Work request: Output the records precisely as they stand. Pictures are to be skipped.

Task inputs:
▼

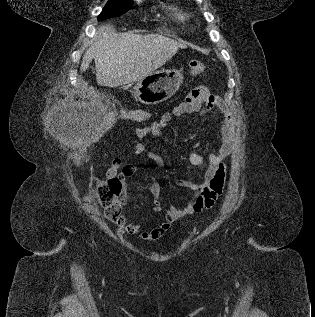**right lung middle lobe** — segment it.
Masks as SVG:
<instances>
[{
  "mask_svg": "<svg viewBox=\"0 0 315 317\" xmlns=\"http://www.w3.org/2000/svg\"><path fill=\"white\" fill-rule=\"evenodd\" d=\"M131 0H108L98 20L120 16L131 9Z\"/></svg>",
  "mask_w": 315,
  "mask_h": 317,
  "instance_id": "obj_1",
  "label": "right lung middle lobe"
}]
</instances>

▲

Result:
**right lung middle lobe** — segment it.
Masks as SVG:
<instances>
[{
  "mask_svg": "<svg viewBox=\"0 0 315 317\" xmlns=\"http://www.w3.org/2000/svg\"><path fill=\"white\" fill-rule=\"evenodd\" d=\"M131 0H108L98 20L120 16L131 9Z\"/></svg>",
  "mask_w": 315,
  "mask_h": 317,
  "instance_id": "obj_1",
  "label": "right lung middle lobe"
}]
</instances>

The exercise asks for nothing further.